11 thoughts on “NE Alberta Street, 1959

  1. Just out of curiosity, does anybody know how to grab the ‘street view’ as above only go back a few years to see what was there before the corner was cleared off? I’m wondering if the little gas station and garage behind it were still there until recently.

  2. There was an abandoned lot with a “shack” like this on SE 28th and Pine in the 60’s. We used to play in the shack and pick blackberries along the outside perimeter of the lot. We called it “the oil field”. I always wondered what it was for. It’s been gone and is now an apartment building since the 70’s.

  3. Looks like the buildings were torn down sometime between July 2007 and July 2011.
    You can see them in the 2007 version of Google Street View.

    I moved the perspective around the corner for a better view

  4. Some back story on the gas station. About 10 years ago I was helping a friend dig out his dirt floor basement in order to put in new footings for some posts that would eventually hold up new beams for a remodel on the the main floor of his sagging house.

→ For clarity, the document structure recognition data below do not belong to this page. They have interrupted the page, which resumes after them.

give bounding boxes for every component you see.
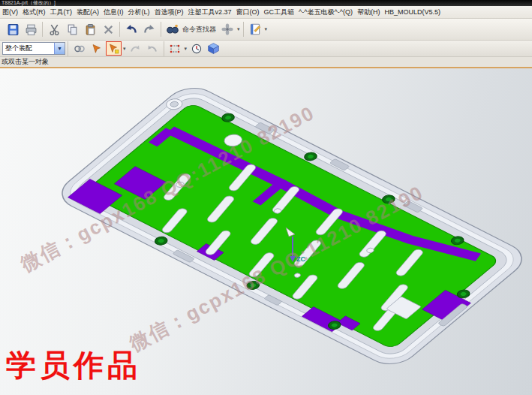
redo-button[interactable] xyxy=(140,20,158,38)
save-button[interactable] xyxy=(4,20,22,38)
roles-button[interactable] xyxy=(218,20,236,38)
curved-arrow-alt-icon xyxy=(146,43,158,55)
menu-item[interactable]: HB_MOULD(V5.5) xyxy=(382,8,443,17)
dropdown-arrow-icon[interactable]: ▾ xyxy=(265,26,268,32)
paste-icon xyxy=(84,23,97,36)
copy-button[interactable] xyxy=(63,20,81,38)
print-button[interactable] xyxy=(22,20,40,38)
toolbar-separator xyxy=(164,41,164,56)
paste-button[interactable] xyxy=(81,20,99,38)
toolbar-separator xyxy=(68,41,68,56)
menu-item[interactable]: 注塑工具v2.37 xyxy=(186,7,234,18)
menu-item[interactable]: 窗口(O) xyxy=(234,7,262,18)
print-icon xyxy=(25,23,38,36)
redo-icon xyxy=(143,23,156,36)
window-title-bar: T8821A-prt（修改的）] xyxy=(0,0,532,6)
pointer-arrow-icon xyxy=(91,43,103,55)
select-tool-button[interactable] xyxy=(89,41,104,56)
clock-icon xyxy=(191,43,203,55)
toolbar-separator xyxy=(243,22,244,37)
menu-item[interactable]: 分析(L) xyxy=(126,7,152,18)
dropdown-arrow-icon[interactable]: ▾ xyxy=(185,46,188,52)
deselect-button[interactable] xyxy=(128,41,143,56)
toolbar-separator xyxy=(161,22,161,37)
delete-button[interactable] xyxy=(99,20,117,38)
toolbar-separator xyxy=(119,22,120,37)
information-button[interactable] xyxy=(246,20,264,38)
rectangle-select-button[interactable] xyxy=(167,41,183,56)
prompt-message: 或双击某一对象 xyxy=(2,58,49,65)
cut-button[interactable] xyxy=(45,20,63,38)
toolbar-separator xyxy=(42,22,43,37)
command-finder-icon xyxy=(166,23,179,36)
menu-item[interactable]: 装配(A) xyxy=(74,7,101,18)
save-icon xyxy=(7,23,20,36)
menu-item[interactable]: 帮助(H) xyxy=(355,7,383,18)
marquee-rectangle-icon xyxy=(169,43,181,55)
window-title: T8821A-prt（修改的）] xyxy=(2,0,56,5)
undo-icon xyxy=(125,23,138,36)
combo-dropdown-button[interactable]: ▼ xyxy=(54,43,65,54)
selection-scope-value: 整个装配 xyxy=(3,44,32,53)
info-notebook-icon xyxy=(248,23,262,36)
chevron-down-icon: ▼ xyxy=(57,46,62,51)
menu-bar: 图(V) 格式(R) 工具(T) 装配(A) 信息(I) 分析(L) 首选项(P… xyxy=(0,6,532,19)
menu-item[interactable]: ^-^老五电极^-^(Q) xyxy=(296,7,355,18)
snap-point-toggle[interactable] xyxy=(71,41,87,56)
menu-item[interactable]: 工具(T) xyxy=(48,7,75,18)
pointer-highlight-icon xyxy=(108,43,120,55)
swirl-icon xyxy=(221,23,234,36)
nx-application-window: T8821A-prt（修改的）] 图(V) 格式(R) 工具(T) 装配(A) … xyxy=(0,0,532,395)
selection-bar: 整个装配 ▼ ▾ xyxy=(0,41,532,57)
delay-select-button[interactable] xyxy=(188,41,204,56)
cue-prompt-bar: 或双击某一对象 xyxy=(0,57,532,68)
menu-item[interactable]: GC工具箱 xyxy=(262,7,297,18)
rings-icon xyxy=(74,43,86,55)
selection-scope-dropdown[interactable]: 整个装配 ▼ xyxy=(2,42,65,55)
menu-item[interactable]: 信息(I) xyxy=(101,7,126,18)
command-finder-label[interactable]: 命令查找器 xyxy=(182,25,216,35)
reselect-button[interactable] xyxy=(145,41,161,56)
dropdown-arrow-icon[interactable]: ▾ xyxy=(237,26,240,32)
curved-arrow-icon xyxy=(129,43,141,55)
blue-box-icon xyxy=(207,42,220,55)
show-bounding-box-button[interactable] xyxy=(206,41,221,56)
select-highlight-button[interactable] xyxy=(106,41,122,56)
standard-toolbar: 命令查找器 ▾ ▾ xyxy=(0,19,532,41)
phone-frame-part xyxy=(52,81,532,370)
copy-icon xyxy=(66,23,79,36)
menu-item[interactable]: 格式(R) xyxy=(20,7,48,18)
menu-item[interactable]: 首选项(P) xyxy=(152,7,186,18)
viewport-3d-model[interactable] xyxy=(0,68,532,395)
undo-button[interactable] xyxy=(122,20,140,38)
graphics-viewport[interactable]: 微信：gcpx168 QQ:11210 82190 微信：gcpx168 QQ:… xyxy=(0,68,532,395)
command-finder-button[interactable] xyxy=(164,20,182,38)
menu-item[interactable]: 图(V) xyxy=(0,7,20,18)
delete-icon xyxy=(102,23,115,36)
dropdown-arrow-icon[interactable]: ▾ xyxy=(123,46,126,52)
cut-icon xyxy=(48,23,61,36)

While digging we heard a clink sound on the shovel. Getting down on our hands and knees we uncovered a large, rotten, cloth bag and handfuls of coins. After being sure we had got them all, we took them up to the sink and washed them off. Silver dollars, 50 cent pieces, quarters, dimes and nickels, all going back to the 1870’s. The total came to just under $200. Two odd things: Someone never claimed their stash, and, no coin were newer than 1937.

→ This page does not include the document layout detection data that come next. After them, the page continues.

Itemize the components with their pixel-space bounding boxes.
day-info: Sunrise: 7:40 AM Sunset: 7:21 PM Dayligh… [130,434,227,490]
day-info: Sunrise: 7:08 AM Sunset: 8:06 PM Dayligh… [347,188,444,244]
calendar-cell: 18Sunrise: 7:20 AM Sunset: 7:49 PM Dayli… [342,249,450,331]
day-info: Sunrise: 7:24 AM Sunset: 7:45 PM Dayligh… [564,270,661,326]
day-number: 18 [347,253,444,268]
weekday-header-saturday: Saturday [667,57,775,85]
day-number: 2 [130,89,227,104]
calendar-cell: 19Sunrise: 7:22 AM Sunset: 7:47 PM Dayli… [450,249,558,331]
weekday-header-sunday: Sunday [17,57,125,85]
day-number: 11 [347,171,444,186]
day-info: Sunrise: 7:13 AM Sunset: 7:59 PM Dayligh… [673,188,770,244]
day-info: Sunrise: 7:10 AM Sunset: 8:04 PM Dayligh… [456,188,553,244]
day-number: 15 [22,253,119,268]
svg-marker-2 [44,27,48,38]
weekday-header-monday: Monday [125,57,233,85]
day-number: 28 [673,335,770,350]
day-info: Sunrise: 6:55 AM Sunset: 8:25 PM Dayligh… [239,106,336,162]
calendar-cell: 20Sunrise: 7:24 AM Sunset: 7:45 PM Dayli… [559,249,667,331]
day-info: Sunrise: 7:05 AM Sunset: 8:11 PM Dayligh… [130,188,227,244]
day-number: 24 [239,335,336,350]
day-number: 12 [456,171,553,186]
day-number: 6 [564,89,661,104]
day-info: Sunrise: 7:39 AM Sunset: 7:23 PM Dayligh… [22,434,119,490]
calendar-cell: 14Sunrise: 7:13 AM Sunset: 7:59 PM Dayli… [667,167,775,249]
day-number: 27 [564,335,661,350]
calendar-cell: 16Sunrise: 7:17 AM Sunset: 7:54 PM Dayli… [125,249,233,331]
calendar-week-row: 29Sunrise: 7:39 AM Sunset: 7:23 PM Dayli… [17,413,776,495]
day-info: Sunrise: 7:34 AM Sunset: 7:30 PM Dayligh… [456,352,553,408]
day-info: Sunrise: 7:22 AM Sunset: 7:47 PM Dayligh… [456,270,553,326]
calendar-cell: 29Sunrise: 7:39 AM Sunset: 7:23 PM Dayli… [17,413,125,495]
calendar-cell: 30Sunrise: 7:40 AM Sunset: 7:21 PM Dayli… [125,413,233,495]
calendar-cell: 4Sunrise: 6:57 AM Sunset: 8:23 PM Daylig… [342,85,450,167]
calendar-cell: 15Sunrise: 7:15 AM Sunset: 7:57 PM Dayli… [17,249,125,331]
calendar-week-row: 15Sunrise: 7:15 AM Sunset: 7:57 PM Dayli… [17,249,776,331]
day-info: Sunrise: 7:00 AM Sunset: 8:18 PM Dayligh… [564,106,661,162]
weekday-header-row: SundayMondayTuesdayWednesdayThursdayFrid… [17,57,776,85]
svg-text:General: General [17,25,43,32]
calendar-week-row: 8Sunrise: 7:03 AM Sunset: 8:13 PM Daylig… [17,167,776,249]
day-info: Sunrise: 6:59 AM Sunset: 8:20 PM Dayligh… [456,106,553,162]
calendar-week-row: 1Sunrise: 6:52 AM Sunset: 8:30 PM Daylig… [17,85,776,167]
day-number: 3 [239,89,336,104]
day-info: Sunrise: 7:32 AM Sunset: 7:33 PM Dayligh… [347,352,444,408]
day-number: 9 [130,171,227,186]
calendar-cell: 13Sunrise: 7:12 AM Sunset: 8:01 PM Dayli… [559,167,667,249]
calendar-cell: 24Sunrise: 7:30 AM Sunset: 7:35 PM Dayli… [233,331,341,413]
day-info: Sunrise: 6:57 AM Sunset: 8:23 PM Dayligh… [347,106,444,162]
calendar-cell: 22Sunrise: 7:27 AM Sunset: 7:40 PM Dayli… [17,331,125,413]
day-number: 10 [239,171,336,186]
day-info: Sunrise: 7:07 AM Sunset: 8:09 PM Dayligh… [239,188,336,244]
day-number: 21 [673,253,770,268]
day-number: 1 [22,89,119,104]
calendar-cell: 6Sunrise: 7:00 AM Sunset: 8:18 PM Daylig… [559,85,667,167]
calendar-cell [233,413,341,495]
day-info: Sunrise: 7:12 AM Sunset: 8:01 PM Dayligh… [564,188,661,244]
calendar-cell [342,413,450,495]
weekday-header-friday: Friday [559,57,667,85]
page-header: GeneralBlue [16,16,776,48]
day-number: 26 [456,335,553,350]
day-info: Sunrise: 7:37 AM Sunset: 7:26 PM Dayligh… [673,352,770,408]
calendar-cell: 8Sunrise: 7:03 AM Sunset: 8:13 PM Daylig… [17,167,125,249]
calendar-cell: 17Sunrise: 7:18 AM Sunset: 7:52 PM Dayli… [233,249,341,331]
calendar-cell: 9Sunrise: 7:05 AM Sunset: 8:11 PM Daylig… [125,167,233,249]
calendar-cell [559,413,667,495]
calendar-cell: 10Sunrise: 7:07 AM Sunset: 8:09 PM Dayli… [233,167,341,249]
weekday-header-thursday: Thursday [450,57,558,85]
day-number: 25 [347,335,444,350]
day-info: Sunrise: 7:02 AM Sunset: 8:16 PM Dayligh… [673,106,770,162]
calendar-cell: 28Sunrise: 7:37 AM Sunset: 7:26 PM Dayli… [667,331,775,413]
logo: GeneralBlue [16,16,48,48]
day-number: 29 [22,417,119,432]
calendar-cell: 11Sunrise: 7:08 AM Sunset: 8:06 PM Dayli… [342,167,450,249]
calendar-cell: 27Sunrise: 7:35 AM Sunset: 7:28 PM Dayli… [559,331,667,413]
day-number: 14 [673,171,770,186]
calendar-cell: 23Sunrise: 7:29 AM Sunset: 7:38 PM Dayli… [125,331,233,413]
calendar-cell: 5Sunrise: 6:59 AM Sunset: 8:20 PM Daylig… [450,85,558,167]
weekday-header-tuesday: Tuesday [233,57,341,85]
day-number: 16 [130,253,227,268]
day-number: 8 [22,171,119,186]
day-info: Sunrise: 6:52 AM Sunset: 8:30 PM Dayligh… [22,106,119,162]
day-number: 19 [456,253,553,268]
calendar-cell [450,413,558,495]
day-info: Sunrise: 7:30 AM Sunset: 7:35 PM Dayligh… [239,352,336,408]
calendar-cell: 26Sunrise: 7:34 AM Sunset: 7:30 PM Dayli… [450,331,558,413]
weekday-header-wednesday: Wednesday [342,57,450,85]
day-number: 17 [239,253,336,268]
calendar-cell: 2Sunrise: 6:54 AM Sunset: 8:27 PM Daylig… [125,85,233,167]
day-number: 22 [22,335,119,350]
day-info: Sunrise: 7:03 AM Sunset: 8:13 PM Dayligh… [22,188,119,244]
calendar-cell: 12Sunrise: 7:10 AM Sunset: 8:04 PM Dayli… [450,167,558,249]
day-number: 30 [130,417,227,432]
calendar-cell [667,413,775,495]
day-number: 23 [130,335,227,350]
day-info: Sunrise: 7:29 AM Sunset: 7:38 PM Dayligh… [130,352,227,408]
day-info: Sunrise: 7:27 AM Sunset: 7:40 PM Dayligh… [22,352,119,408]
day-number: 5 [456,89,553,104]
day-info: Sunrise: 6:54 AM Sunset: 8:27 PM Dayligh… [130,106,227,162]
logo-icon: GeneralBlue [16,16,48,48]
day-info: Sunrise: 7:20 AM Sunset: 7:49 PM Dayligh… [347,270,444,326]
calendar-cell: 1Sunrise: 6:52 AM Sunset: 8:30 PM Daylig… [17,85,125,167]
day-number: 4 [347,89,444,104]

    Being a confirmed history nerd I went down to records building there in inner SE and looked up all the deed transfers for the house. which of course gave me names and when they lived in the house. I found the sale of the house in 1919 and then again in early 1938. Looking in newspapers and other sources I found that the owner and his wife bought the house in 1919, immediately after the war, in which he had served. He built and opened a gas station and shop on 19th and Alberta, about 1.5 blocks from their house. Fast forward to 1937 when the owner died of a heart attack at work. Within 3 months the house and station are sold by the widow. She disappears off the record. We had the intention to return the coins to the kids, if alive, but they didn’t have children.

    None of the coins were anything special from a collectors standpoint so after a couple of years my friend sold them for silver weight and put the money back into the remodel. He kept two complete sets of coins and gave me one.

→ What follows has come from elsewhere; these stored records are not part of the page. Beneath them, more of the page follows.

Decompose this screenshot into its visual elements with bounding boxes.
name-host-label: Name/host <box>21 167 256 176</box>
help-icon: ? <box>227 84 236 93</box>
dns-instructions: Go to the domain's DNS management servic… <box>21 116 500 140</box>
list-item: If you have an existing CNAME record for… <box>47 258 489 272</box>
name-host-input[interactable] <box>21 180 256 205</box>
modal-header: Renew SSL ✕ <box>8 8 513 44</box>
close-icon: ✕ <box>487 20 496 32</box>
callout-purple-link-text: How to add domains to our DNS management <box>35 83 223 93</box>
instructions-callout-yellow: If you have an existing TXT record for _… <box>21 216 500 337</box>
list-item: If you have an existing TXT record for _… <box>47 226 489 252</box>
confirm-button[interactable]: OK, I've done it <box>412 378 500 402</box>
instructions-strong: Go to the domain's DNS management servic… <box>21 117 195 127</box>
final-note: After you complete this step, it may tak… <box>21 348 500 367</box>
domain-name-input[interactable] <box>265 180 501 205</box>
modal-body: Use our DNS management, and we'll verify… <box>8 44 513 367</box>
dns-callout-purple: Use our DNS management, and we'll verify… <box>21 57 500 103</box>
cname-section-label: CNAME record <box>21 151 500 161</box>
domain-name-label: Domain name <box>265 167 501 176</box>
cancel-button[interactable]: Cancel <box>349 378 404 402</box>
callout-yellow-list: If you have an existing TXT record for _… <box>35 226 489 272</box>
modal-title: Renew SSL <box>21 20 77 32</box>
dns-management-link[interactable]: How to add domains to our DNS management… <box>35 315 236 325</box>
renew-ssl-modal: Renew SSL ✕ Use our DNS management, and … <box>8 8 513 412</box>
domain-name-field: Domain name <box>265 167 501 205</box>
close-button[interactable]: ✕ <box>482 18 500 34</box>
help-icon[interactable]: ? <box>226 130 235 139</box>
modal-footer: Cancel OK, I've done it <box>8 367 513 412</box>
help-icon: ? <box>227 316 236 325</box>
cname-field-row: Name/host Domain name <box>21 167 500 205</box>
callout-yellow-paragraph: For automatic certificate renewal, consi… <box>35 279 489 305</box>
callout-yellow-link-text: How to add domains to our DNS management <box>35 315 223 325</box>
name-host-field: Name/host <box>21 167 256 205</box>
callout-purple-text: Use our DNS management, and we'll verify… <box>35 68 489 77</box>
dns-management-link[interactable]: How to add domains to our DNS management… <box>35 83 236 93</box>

    Fun footnote: a few days later, digging in the opposite corner of the basement we dug up an ammo can, hoping to have hit it big we pried it open and found it filled to the brim with crack. Decayed, damp, clumpy crack. We took it to the police station and gave it to them. They laughed and said someone somewhere was out of a sizable stash because it was ruined. They told us to throw it in the garbage. My friend had owned the house for about 8 years at this point. They bought right before Alberta blew up and the house was a total rundown fixer upper. Today the house is back to it’s original glory, with a row of coins sitting on the bookcase in the living room.

  5. Used to buy beer at the “Town Clown” tavern on 18th and Alberta when I was seventeen. This establishment became “Joe’s Place”. Further down Alberta was the “Lighthouse” tavern. My friends who smoked pot in the 80’s would go to the corner of 20th and Alberta to buy “matchboxes” of weed. There would be a “Crip” on one corner and a “Blood” on the other corner. Everybody I hung out with back then smoked. I hated It. Still do.